A new study, published online in European Respiratory Journal, marks an important milestone. "This is one of the very first studies looking at how the human lung develops at the single cell level," says Dr. Al Alam. The study tracked the fate of these cells over time, showing a trajectory of cell development. Knowing when certain cell types are differentiating gives investigators a very detailed, time-lapse map to lung development.
Dr. Al Alam's team focused on the development of two types of cells in the lung. Airway smooth muscle cells line structures such as the trachea, bronchial tubes, and smaller branches. Vascular smooth muscle cells are found in the walls of blood vessels. Both types of cells add muscle tone and stability while also mediating necessary movement within these structures. But they are often implicated in different disease pathways.

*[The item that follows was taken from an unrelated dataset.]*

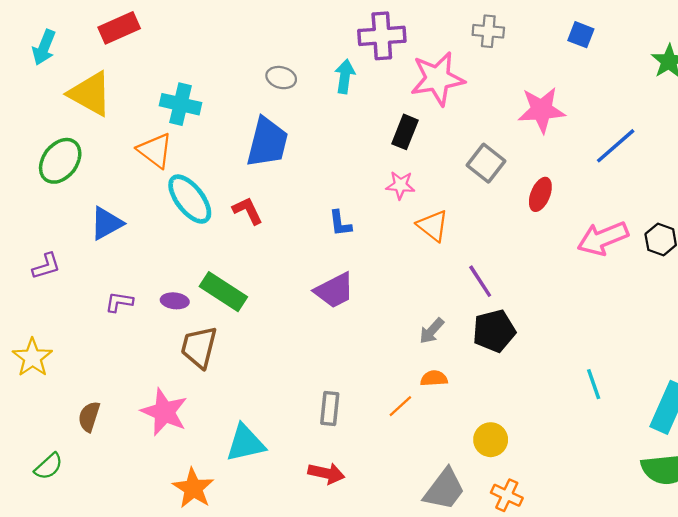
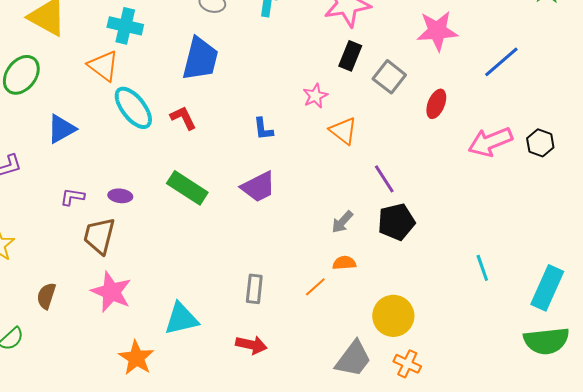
black rectangle: (405, 132) -> (350, 56), moved
pink star: (400, 185) -> (315, 96), turned -30
green rectangle: (223, 292) -> (187, 188), moved
brown trapezoid: (199, 347) -> (99, 236), moved
yellow circle: (491, 440) -> (393, 316), size x1.4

"The problem is that we can never really study one cell type without also studying the other," says Dr. Al Alam, investigator in the Developmental Biology and Regenerative Medicine Program at The Saban Research Institute of CHLA. Up until now, investigators have used a marker—known as ACTA2—to identify these cells. But the marker doesn't distinguish between the two smooth muscle cell types. Although both types of cells are smooth muscle they are implicated in totally different pulmonary diseases. "We need to study the two types of cells independently to understand what happens in different lung disorders." Fortunately, her work has solved this problem that has hindered research in the field.

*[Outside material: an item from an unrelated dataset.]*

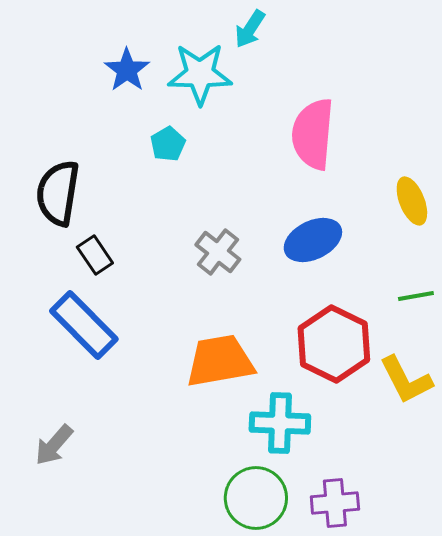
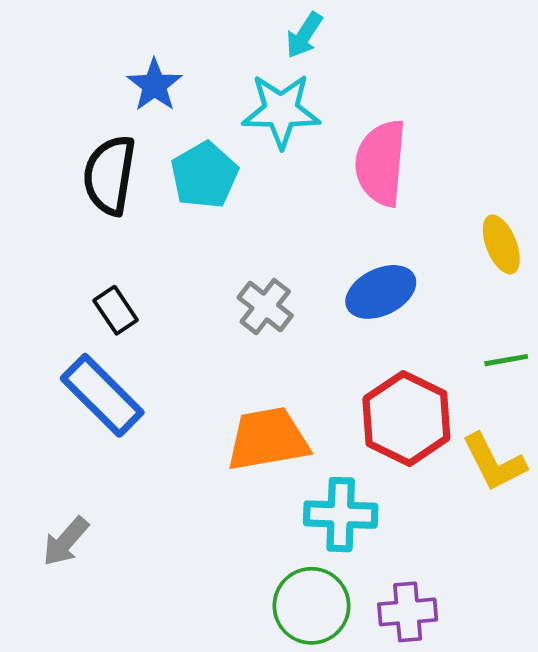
cyan star: (200, 74) -> (281, 111), moved
cyan pentagon: (168, 144) -> (204, 175), size x1.6
black semicircle: (58, 193) -> (110, 175), moved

Dr. Al Alam's team has identified molecular markers that are unique to each subset of cells. This will allow investigators to differentiate between the two groups, which will benefit respiratory research efforts worldwide. Developmental disorders such as COPD, asthma, and bronchopulmonary dysplasia can now be studied separately from related, but distinct, conditions that arise later in life, such as pulmonary hypertension.
"It's been decades since we've introduced anything into the clinic to treat lung diseases associated with prematurity," says Dr. Al Alam. "We are putting together critical pieces so we can get these babies the treatments they need."